To see tagging activity, click Hide Not Tagged to the side of the bar graph.
The above image shows a graph of Tagging & Scoring results. This graph shows actual tagging for this classifier, broken out as document counts of Positive and Negative reviewer assessments of Responsiveness as compared with the related AI Model's assessment of likely responsiveness. As of 4 rounds in which 66 documents have been tagged so far, 49 were tagged Positive and 17 Negative. In this way, a project manager can see at a glance how user coding compares with the model's prediction.
NOTE that negative tagging is extremely important in training AI models, in that these help to define document language that fails to address the subject matter of this tag, which is Responsiveness.
Further training will help to stabilize the classifier and reduce the number of Uncertain documents. Reveal will include Uncertain documents in batching to gain a better understanding of the factors involved in scoring for this classifier.
You may click the link to the right of the graph to Download Score History, which will export the numbers as a table to CSV, as in the example below.
The next screen available under Classifier Details PROGRESS navigation shows the Control Set activity for the Current Round and for prior rounds. A Control Set is a sample or set of samples used to weigh and verify the project’s AI analytics.
1. Details for the graph, including Documents to Review, are again presented at the right.
2. The graph may be adjusted to set a score threshold for different document counts using the slider indicated by the arrow in the above illustration. The numeric Score Threshold entered or the slider may be adjusted to a precision of 1% (rather than the 10% bars in the graph); reported values will be updated accordingly.
3. A basic Control Set Calculator introduced in Reveal 11.9 recommends the number of documents needed for a Control Set to address the stated parameters (using the sliders or numeric values) for Minimum Recall, Confidence, Margin of Error, and Preliminary Richness.
  
  When you SAVE the above settings, this recommendation appears:
4. At the bottom of the details is a link to Download Control Set History, which will export the numbers as a table to CSV, as in the example below.

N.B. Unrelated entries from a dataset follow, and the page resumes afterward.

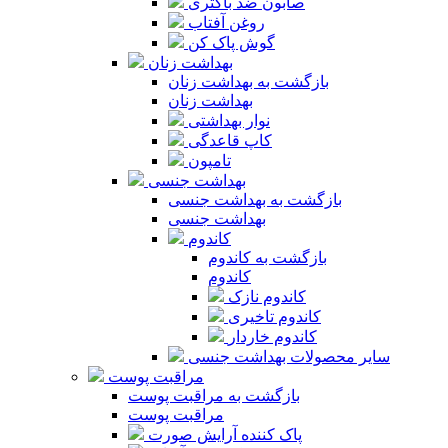
صابون ضد باکتری
روغن آفتاب
گوش پاک کن
بهداشت زنان
بازگشت به بهداشت زنان
بهداشت زنان
نوار بهداشتی
کاپ قاعدگی
تامپون
بهداشت جنسی
بازگشت به بهداشت جنسی
بهداشت جنسی
کاندوم
بازگشت به کاندوم
کاندوم
کاندوم نازک
کاندوم تاخیری
کاندوم خاردار
سایر محصولات بهداشت جنسی
مراقبت پوست
بازگشت به مراقبت پوست
مراقبت پوست
پاک کننده آرایش صورت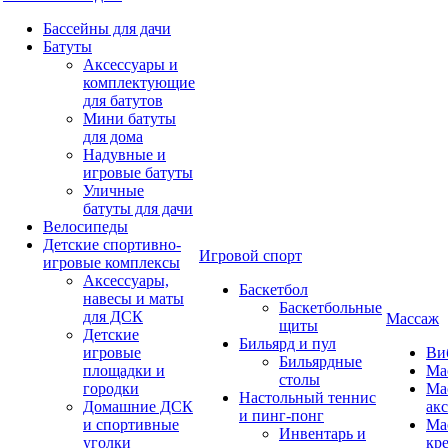
Бассейны для дачи
Батуты
Аксессуары и
комплектующие
для батутов
Мини батуты
для дома
Надувные и
игровые батуты
Уличные
батуты для дачи
Велосипеды
Детские спортивно-
Игровой спорт
игровые комплексы
Аксессуары,
Баскетбол
навесы и маты
Баскетбольные
для ДСК
Массаж
щиты
Детские
Бильярд и пул
игровые
Ви
Бильярдные
площадки и
Ма
столы
городки
Ма
Настольный теннис
Домашние ДСК
ак
и пинг-понг
и спортивные
Ма
Инвентарь и
уголки
кр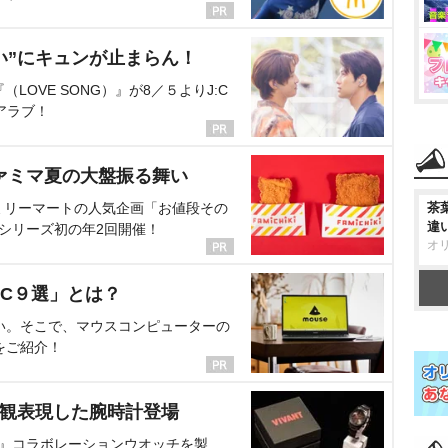
い”にキュンが止まらん！
OVE SONG）』が8／５よりJ:C
アラブ！
ァミマ夏の大盤振る舞い
ミリーマートの人気企画「お値段その
茶
違
、シリーズ初の年2回開催！
オ
C９選」とは？
い。そこで、マウスコンピューターの
をご紹介！
界観表現した腕時計登場
NT』コラボレーションウオッチを製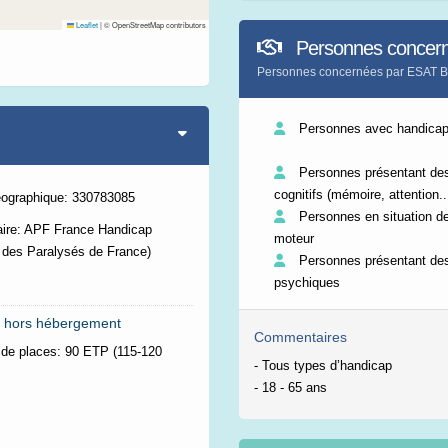
Leaflet
|
© OpenStreetMap contributors
Personnes concer
Personnes concernées par ESAT 
Personnes avec handicap 
Personnes présentant des
cognitifs (mémoire, attention..
éographique: 330783085
Personnes en situation d
aire: APF France Handicap
moteur
 des Paralysés de France)
Personnes présentant des
psychiques
 hors hébergement
Commentaires
de places:
90 ETP (115-120
- Tous types d’handicap
- 18 - 65 ans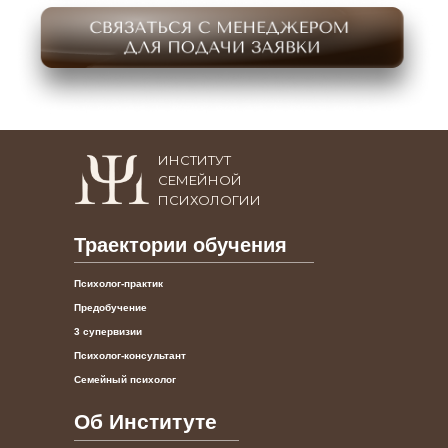
ИНСТИТУТ
СЕМЕЙНОЙ
ПСИХОЛОГИИ
Траектории обучения
Психолог-практик
Предобучение
3 супервизии
Психолог-консультант
Семейный психолог
Об Институте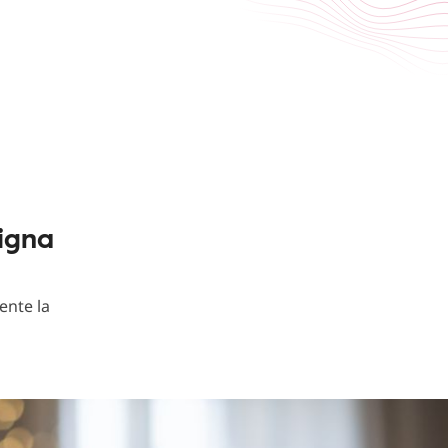
nigna
ente la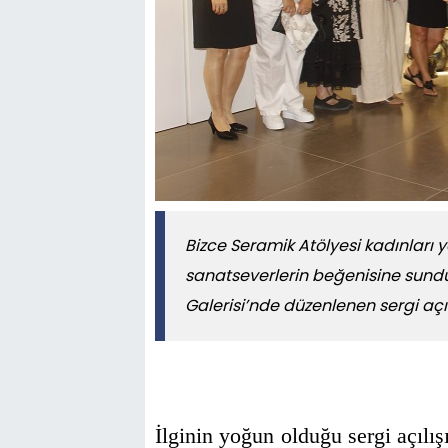
Bizce Seramik Atölyesi kadınları yap
sanatseverlerin beğenisine sund
Galerisi’nde düzenlenen sergi açıl
İlginin yoğun olduğu sergi açılı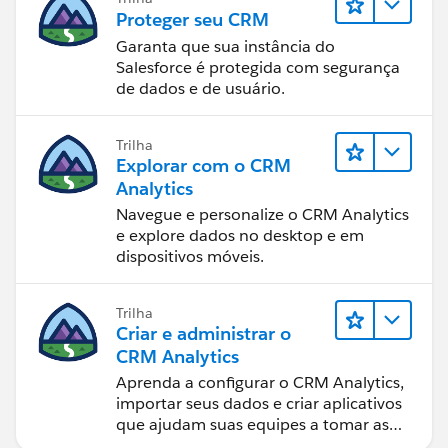
Proteger seu CRM
Garanta que sua instância do
Salesforce é protegida com segurança
de dados e de usuário.
Trilha
Explorar com o CRM
Analytics
Navegue e personalize o CRM Analytics
e explore dados no desktop e em
dispositivos móveis.
Trilha
Criar e administrar o
CRM Analytics
Aprenda a configurar o CRM Analytics,
importar seus dados e criar aplicativos
que ajudam suas equipes a tomar as
melhores decisões.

Details on the factors underlying Reveal’s analytics may be viewed under the MODEL INSIGHTS section.
Features reports keywords, entities and other values that have contributed to the current classifier’s model and the weight accorded each feature. This report can be filtered by Feature name, and may be sorted by any column by clicking on the column heading, toggling ascending or descending; anything other than default descending sort on Model Weight is indicated by a red arrow next to the column heading. You may download a copy of the report as a CSV (subject to checking Run Feature & Score Reports under the classifier’s Advanced Settings), which will not be limited to the 10,000 feature items displayed for performance.
Document Score applies MODEL INSIGHTS to an individual document selected using its ItemID control number. An overall score for the selected document is shown next to the Search button. You may search (filter) Features, download a CSV of the report (subject to checking Run Feature & Score Reports under the classifier’s Advanced Settings) that is not restricted to the top 10,000 items displayed for performance, or sort by any column heading, here expanded to include the Score for the feature term and its Document Weight as well as its Model Weight.
Reviewer Agreement shows for each training round how often classifier and human reviewers agreed. Positive, Negative and Overall agreement rates are charted as percentages for each cycle. The Positive Score Threshold may be set higher than the 60% shown in the illustration below, and a later round may be selected as a starting point.
Feature History compares the top-ranking 500 features from the latest round with how they ranked in a previous round. The table may be downloaded to CSV format.

The features are sorted by Rank, with columns showing Change, Type, Previous Rank, Rank Difference, Previous Weight, Weight, and Weight Difference. Several factors are selectable, with a summary count provided for each:
- Added
- Ranked Up
- Ranked Down
- No Change
This allows the user to evaluate how further AI tagging has affected the model’s analysis.

NOTE: This report will be available only for training rounds closed following upgrade to Reveal 11.8 and moving forward.